◆ Your instructions:
Exact reproduction of the listing is required. Pictures are not reproduced.

....

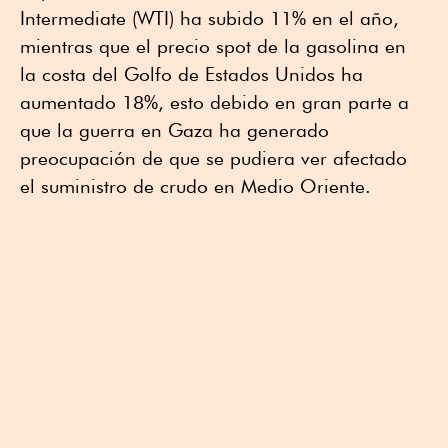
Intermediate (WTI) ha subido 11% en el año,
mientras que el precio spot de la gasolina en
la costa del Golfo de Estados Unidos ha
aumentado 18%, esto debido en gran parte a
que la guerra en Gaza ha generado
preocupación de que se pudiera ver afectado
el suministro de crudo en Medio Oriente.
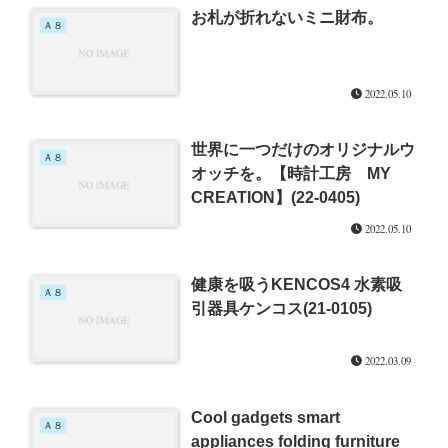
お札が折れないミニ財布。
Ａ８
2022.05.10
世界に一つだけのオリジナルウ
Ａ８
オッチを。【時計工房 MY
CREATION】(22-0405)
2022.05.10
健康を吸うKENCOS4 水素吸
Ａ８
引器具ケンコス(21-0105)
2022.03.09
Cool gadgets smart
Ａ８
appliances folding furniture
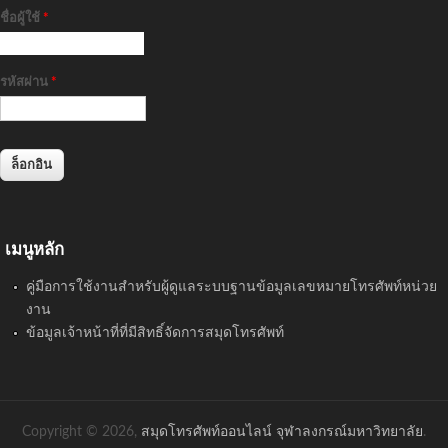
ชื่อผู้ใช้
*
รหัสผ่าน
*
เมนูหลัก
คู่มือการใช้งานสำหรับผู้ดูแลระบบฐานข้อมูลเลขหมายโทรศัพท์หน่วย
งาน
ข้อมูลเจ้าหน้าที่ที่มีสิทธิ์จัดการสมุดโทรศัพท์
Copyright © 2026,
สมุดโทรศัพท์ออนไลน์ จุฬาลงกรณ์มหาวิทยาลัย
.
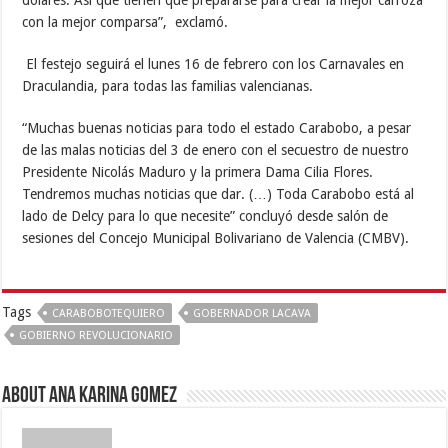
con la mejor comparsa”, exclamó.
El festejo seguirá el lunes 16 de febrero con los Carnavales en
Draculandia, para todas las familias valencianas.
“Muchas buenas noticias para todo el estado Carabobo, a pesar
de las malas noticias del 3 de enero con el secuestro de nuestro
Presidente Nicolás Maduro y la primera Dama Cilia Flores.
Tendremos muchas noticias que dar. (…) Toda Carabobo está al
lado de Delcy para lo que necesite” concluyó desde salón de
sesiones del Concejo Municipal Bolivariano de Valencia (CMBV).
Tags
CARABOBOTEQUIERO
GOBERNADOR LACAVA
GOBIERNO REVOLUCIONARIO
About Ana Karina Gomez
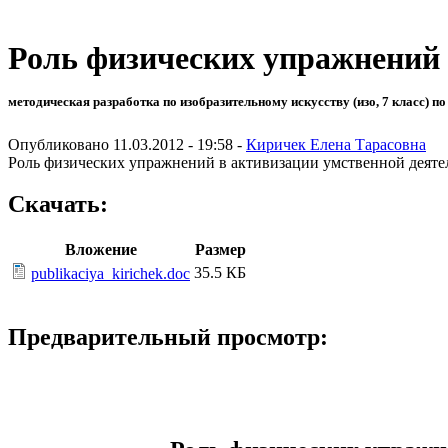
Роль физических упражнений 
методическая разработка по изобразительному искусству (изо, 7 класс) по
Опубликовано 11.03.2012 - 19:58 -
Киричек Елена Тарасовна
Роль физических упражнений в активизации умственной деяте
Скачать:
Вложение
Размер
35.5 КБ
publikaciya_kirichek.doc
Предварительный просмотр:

....

◆ Task output:
Intermediate (WTI) ha subido 11% en el año,
mientras que el precio spot de la gasolina en
la costa del Golfo de Estados Unidos ha
aumentado 18%, esto debido en gran parte a
que la guerra en Gaza ha generado
preocupación de que se pudiera ver afectado
el suministro de crudo en Medio Oriente.
お札が折れないミニ財布。
Ａ８
2022.05.10
世界に一つだけのオリジナルウ
Ａ８
オッチを。【時計工房 MY
CREATION】(22-0405)
2022.05.10
健康を吸うKENCOS4 水素吸
Ａ８
引器具ケンコス(21-0105)
2022.03.09
Cool gadgets smart
Ａ８
appliances folding furniture
ชื่อผู้ใช้
*
รหัสผ่าน
*
เมนูหลัก
คู่มือการใช้งานสำหรับผู้ดูแลระบบฐานข้อมูลเลขหมายโทรศัพท์หน่วย
งาน
ข้อมูลเจ้าหน้าที่ที่มีสิทธิ์จัดการสมุดโทรศัพท์
Copyright © 2026,
สมุดโทรศัพท์ออนไลน์ จุฬาลงกรณ์มหาวิทยาลัย
.
con la mejor comparsa”, exclamó.
El festejo seguirá el lunes 16 de febrero con los Carnavales en
Draculandia, para todas las familias valencianas.
“Muchas buenas noticias para todo el estado Carabobo, a pesar
de las malas noticias del 3 de enero con el secuestro de nuestro
Presidente Nicolás Maduro y la primera Dama Cilia Flores.
Tendremos muchas noticias que dar. (…) Toda Carabobo está al
lado de Delcy para lo que necesite” concluyó desde salón de
sesiones del Concejo Municipal Bolivariano de Valencia (CMBV).
Tags
CARABOBOTEQUIERO
GOBERNADOR LACAVA
GOBIERNO REVOLUCIONARIO
About Ana Karina Gomez
Роль физических упражнений 
методическая разработка по изобразительному искусству (изо, 7 класс) по
Опубликовано 11.03.2012 - 19:58 -
Киричек Елена Тарасовна
Роль физических упражнений в активизации умственной деяте
Скачать:
Вложение
Размер
35.5 КБ
publikaciya_kirichek.doc
Предварительный просмотр:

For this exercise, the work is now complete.